Metaphase

How does the metaphase checkpoint prevent sister chromatid separation at the onset of anaphase until every kinetochore has become associated with spindle microtubules? In the spindle assembly checkpoint (aka metaphase checkpoint), mitotic arrest deficient 2 (aka Mad2) blocks metaphase until every single kinetochore has properly attached to spindle microtubules. Mad2 exists in an open conformation (Mad2^O) and a closed conformation (Mad2^C).

1. Mad1 and Mad2^C form a tetramer that binds unattached kinetochores via the Mad1 subunit.

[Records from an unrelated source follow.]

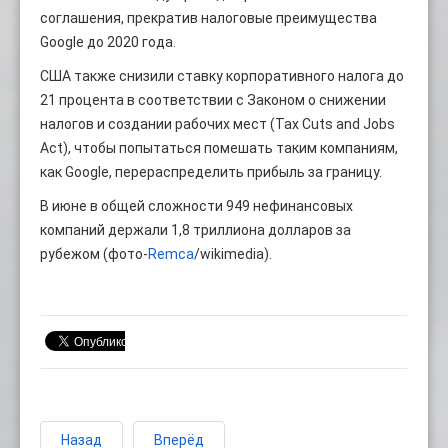
соглашения, прекратив налоговые преимущества
Google до 2020 года.
США также снизили ставку корпоративного налога до
21 процента в соответствии с Законом о снижении
налогов и создании рабочих мест (Tax Cuts and Jobs
Act), чтобы попытаться помешать таким компаниям,
как Google, перераспределить прибыль за границу.
В июне в общей сложности 949 нефинансовых
компаний держали 1,8 триллиона долларов за
рубежом (фото-
Remca
/wikimedia).
Назад
Вперёд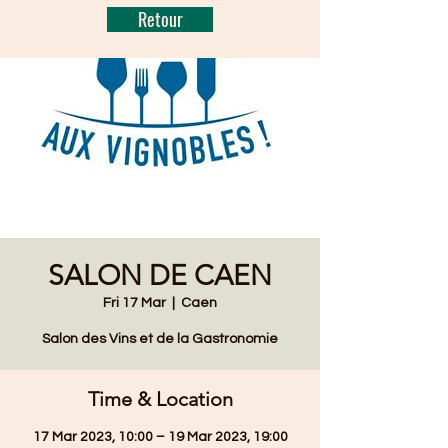
Retour
SALON DE CAEN
Fri 17 Mar
  |  
Caen
Salon des Vins et de la Gastronomie
Time & Location
17 Mar 2023, 10:00 – 19 Mar 2023, 19:00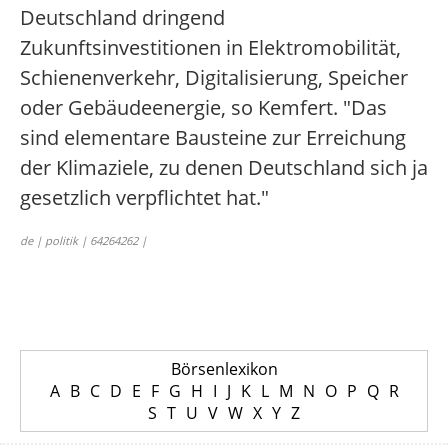
Deutschland dringend
Zukunftsinvestitionen in Elektromobilität,
Schienenverkehr, Digitalisierung, Speicher
oder Gebäudeenergie, so Kemfert. "Das
sind elementare Bausteine zur Erreichung
der Klimaziele, zu denen Deutschland sich ja
gesetzlich verpflichtet hat."
de | politik | 64264262 |
Börsenlexikon
A
B
C
D
E
F
G
H
I
J
K
L
M
N
O
P
Q
R
S
T
U
V
W
X
Y
Z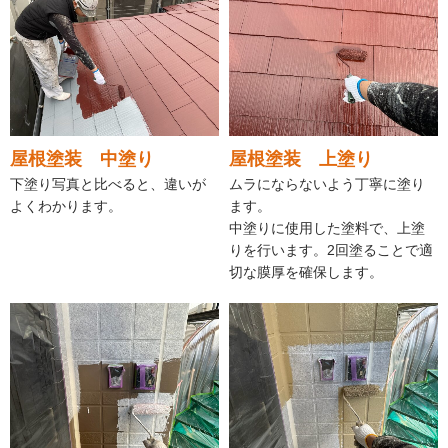
屋根塗装 中塗り
屋根塗装 上塗り
下塗り写真と比べると、違いが
ムラにならないよう丁寧に塗り
よくわかります。
ます。
中塗りに使用した塗料で、上塗
りを行います。2回塗ることで適
切な膜厚を確保します。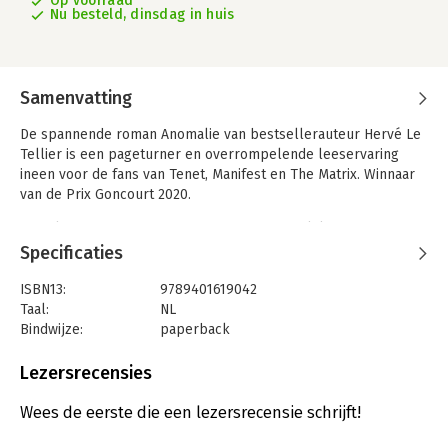
Op voorraad
Nu besteld, dinsdag in huis
Samenvatting
De spannende roman Anomalie van bestsellerauteur Hervé Le
Tellier is een pageturner en overrompelende leeservaring
ineen voor de fans van Tenet, Manifest en The Matrix. Winnaar
van de Prix Goncourt 2020.
Een vliegtuig op weg van Parijs naar New York komt in een
monsterstorm terecht. Het landt uiteindelijk veilig op JFK, maar
Specificaties
de echte problemen beginnen pas 100 dagen later als precies
dezelfde vlucht, met dezelfde passagiers, nog eens aankomt in
ISBN13:
9789401619042
New York…
Taal:
NL
Bindwijze:
paperback
Allesomvattend, wervelend, spannend en filosofisch: Anomalie
Uitgever:
Xander Uitgevers B.V.
is een zeldzaam verhaal dat de lezer grijpt, niet meer loslaat
Druk:
1
Lezersrecensies
en nog heel lang laat nadenken over de werkelijkheid om zich
Verschijningsdatum:
27-2-2023
heen. Hervé Le Tellier schreef met Anomalie een intrigerend
Wees de eerste die een lezersrecensie schrijft!
spannende pageturner die nergens mee te vergelijken is, maar
Hoofdrubriek:
Literatuur en romans
waar echo’s van The Matrix, Manifest en Tenet in weerklinken.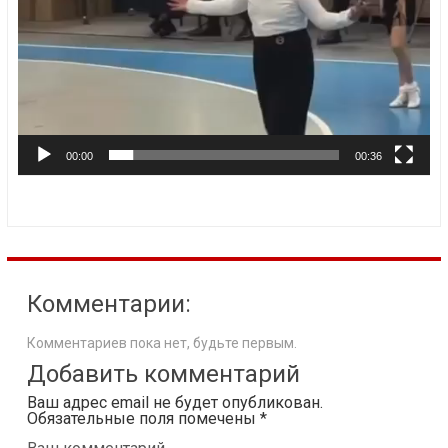
00:00
00:36
Комментарии:
Комментариев пока нет, будьте первым.
Добавить комментарий
Ваш адрес email не будет опубликован.
Обязательные поля помечены
*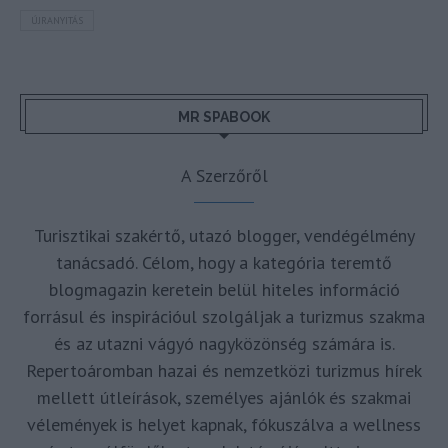
ÚJRANYITÁS
MR SPABOOK
A Szerzőről
Turisztikai szakértő, utazó blogger, vendégélmény
tanácsadó. Célom, hogy a kategória teremtő
blogmagazin keretein belül hiteles információ
forrásul és inspirációul szolgáljak a turizmus szakma
és az utazni vágyó nagyközönség számára is.
Repertoáromban hazai és nemzetközi turizmus hírek
mellett útleírások, személyes ajánlók és szakmai
vélemények is helyet kapnak, fókuszálva a wellness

2. Mad2^C of the kinetochore-bound tetramer can transiently bind Free Mad2^O.
3. This transient interaction causes Mad2^O to bind and inactivate Cdc20, and to convert from Mad2^O→Mad2^C.
4. Mad2^C-Cdc20 transiently interacts with additional free Mad2^O.

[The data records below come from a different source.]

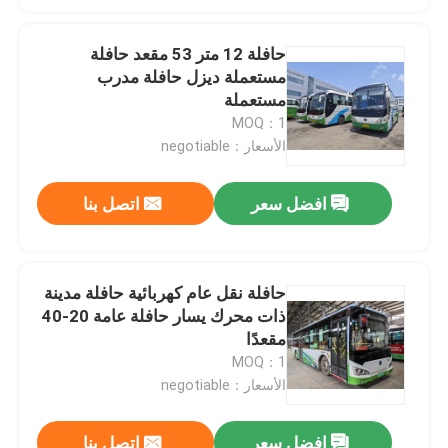
حافلة 12 متر 53 مقعد حافلة
مستعملة ديزل حافلة مدرب
مستعملة
MOQ：1
الأسعار：negotiable
افضل سعر
اتصل بنا
حافلة نقل عام كهربائية حافلة مدينة
ذات محرك يسار حافلة عامة 20-40
مقعدًا
MOQ：1
الأسعار：negotiable
افضل سعر
اتصل بنا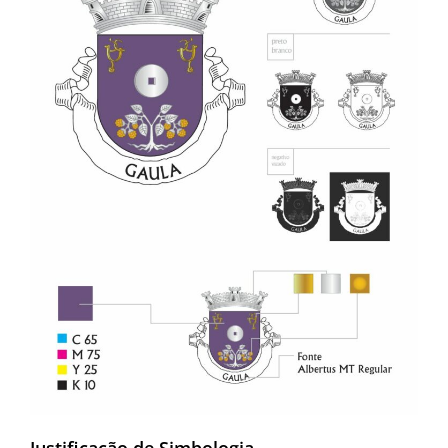
Justificação de Simbologia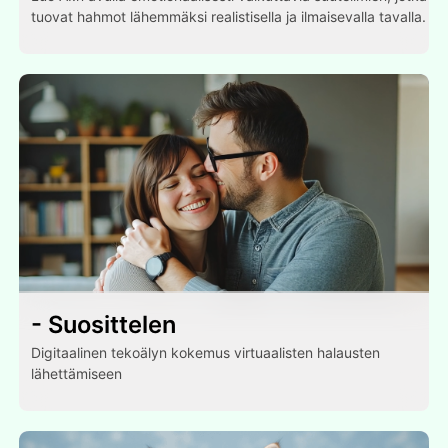
tuovat hahmot lähemmäksi realistisella ja ilmaisevalla tavalla.
- Suosittelen
Digitaalinen tekoälyn kokemus virtuaalisten halausten
lähettämiseen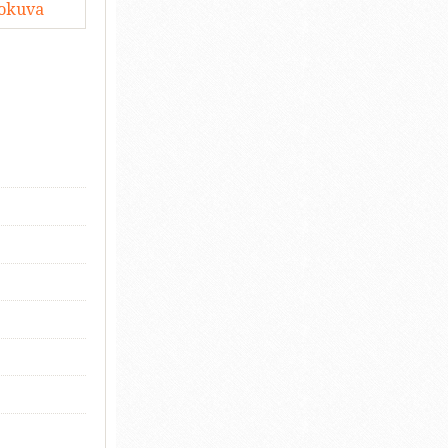
lokuva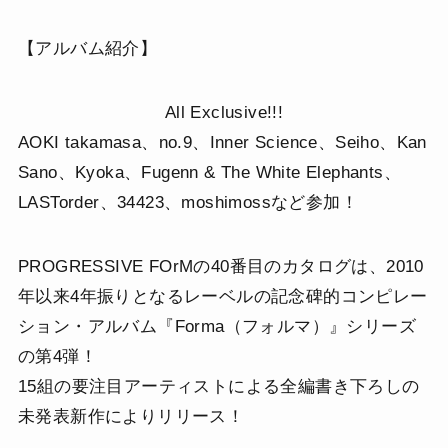
【アルバム紹介】
All Exclusive!!!
AOKI takamasa、no.9、Inner Science、Seiho、Kan
Sano、Kyoka、Fugenn & The White Elephants、
LASTorder、34423、moshimossなど参加！
PROGRESSIVE FOrMの40番目のカタログは、2010
年以来4年振りとなるレーベルの記念碑的コンピレー
ション・アルバム『Forma（フォルマ）』シリーズ
の第4弾！
15組の要注目アーティストによる全編書き下ろしの
未発表新作によりリリース！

5. This causes Mad2^O to bind and inactivate additional Cdc20, forming a second Mad2^C-Cdc20.
6. The cycle repeats and free Mad2^O is quickly converted to Mad2^C-Cdc20.

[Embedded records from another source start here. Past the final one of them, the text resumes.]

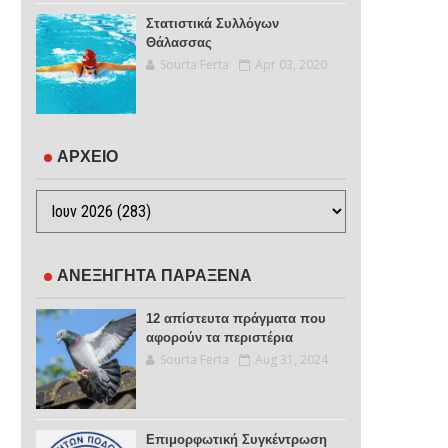
Στατιστικά Συλλόγων
Θάλασσας
Sourta Ferta
Apr 03, 2020
ΑΡΧΕΙΟ
ΑΝΕΞΗΓΗΤΑ ΠΑΡΑΞΕΝΑ
12 απίστευτα πράγματα που
αφορούν τα περιστέρια
Sourta Ferta
Aug 31, 2024
Επιμορφωτική Συγκέντρωση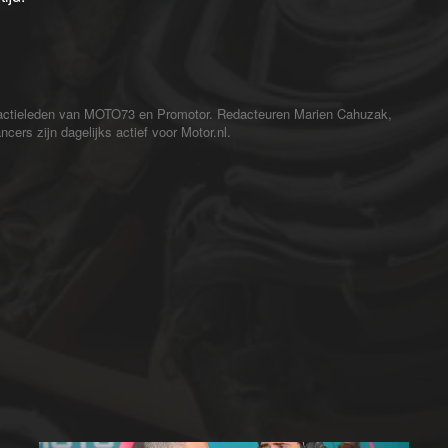
redactieleden van MOTO73 en Promotor. Redacteuren Marien Cahuzak,
cers zijn dagelijks actief voor Motor.nl.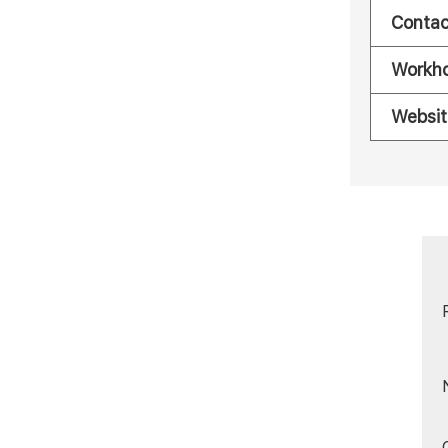
Contac
Workh
Websit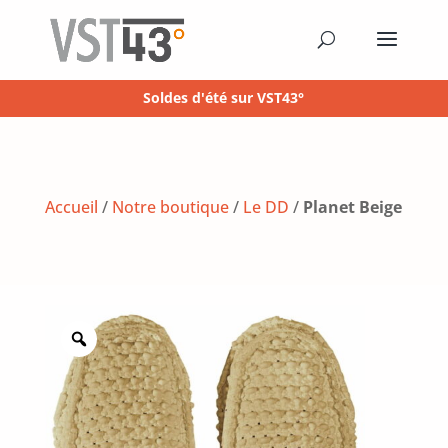
Soldes d'été sur VST43°
Accueil
/
Notre boutique
/
Le DD
/
Planet Beige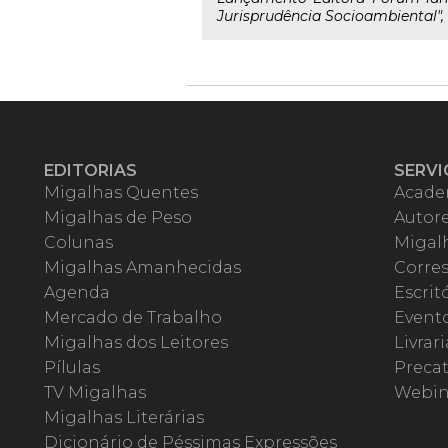
Jurisprudência Socioambiental", 
EDITORIAS
SERVI
Migalhas Quentes
Acade
Migalhas de Peso
Autor
Colunas
Migalh
Migalhas Amanhecidas
Corre
Agenda
Escrit
Mercado de Trabalho
Event
Migalhas dos Leitores
Livrari
Pílulas
Precat
TV Migalhas
Webin
Migalhas Literárias
Dicionário de Péssimas Expressões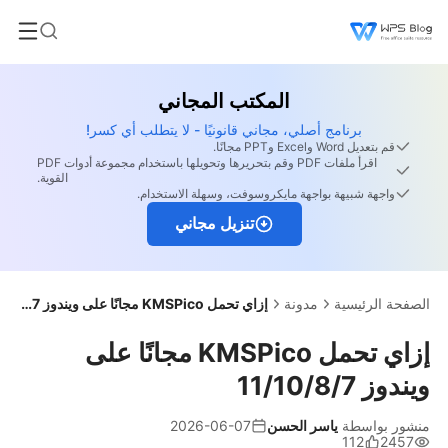
المكتب المجاني
برنامج أصلي، مجاني قانونيًا - لا يتطلب أي كسر!
قم بتعديل Word وExcel وPPT مجانًا.
اقرأ ملفات PDF وقم بتحريرها وتحويلها باستخدام مجموعة أدوات PDF
القوية.
واجهة شبيهة بواجهة مايكروسوفت، وسهلة الاستخدام.
تنزيل مجاني
الصفحة الرئيسية
مدونة
إزاي تحمل KMSPico مجانًا على ويندوز 11/10/8/7
إزاي تحمل KMSPico مجانًا على
ويندوز 11/10/8/7
منشور بواسطة
ياسر الحسن
2026-06-07
112
2457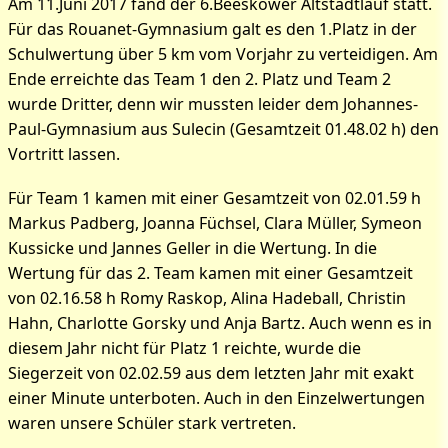
Am 11.Juni 2017 fand der 6.Beeskower Altstadtlauf statt.
Für das Rouanet-Gymnasium galt es den 1.Platz in der
Schulwertung über 5 km vom Vorjahr zu verteidigen. Am
Ende erreichte das Team 1 den 2. Platz und Team 2
wurde Dritter, denn wir mussten leider dem Johannes-
Paul-Gymnasium aus Sulecin (Gesamtzeit 01.48.02 h) den
Vortritt lassen.
Für Team 1 kamen mit einer Gesamtzeit von 02.01.59 h
Markus Padberg, Joanna Füchsel, Clara Müller, Symeon
Kussicke und Jannes Geller in die Wertung. In die
Wertung für das 2. Team kamen mit einer Gesamtzeit
von 02.16.58 h Romy Raskop, Alina Hadeball, Christin
Hahn, Charlotte Gorsky und Anja Bartz. Auch wenn es in
diesem Jahr nicht für Platz 1 reichte, wurde die
Siegerzeit von 02.02.59 aus dem letzten Jahr mit exakt
einer Minute unterboten. Auch in den Einzelwertungen
waren unsere Schüler stark vertreten.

7. Binding of microtubules to the kinetochore displaces Mad1-Mad2^C tetramers.
8. Free tetrameric Mad2^C cannot bind Mad2^O. Instead, free tetrameric Mad2^C binds p31^comet.
9. p31 then binds the Mad2^C of the Mad2^C-Cdc20 complexes, resulting in release of active Cdc20.

Just a few Mad1-Mad2^C tetramers bound to kinetochores can generate enough Mad2^C-Cdc20 to overcome p31 activity. Once all kinetochores have attached to microtubules (thus releasing all Mad1-Mad2^C tetramers), p31 activity predominates and active Cdc20 is released from Mad2^C. The active Cdc20 binds APC/C, and the APC/C-Cdc20 degrades securin, the inhibitor of separase. Free separase digests the Kleisin subunit of cohesin, breaking open the Smc1-Smc3-Kleisin ring and allowing sister chromatids to separate. Cohesin is a Smc1/Smc3/Kleisin heterotrimer that holds together sister chromatids, with Kleisin acting like a clasp.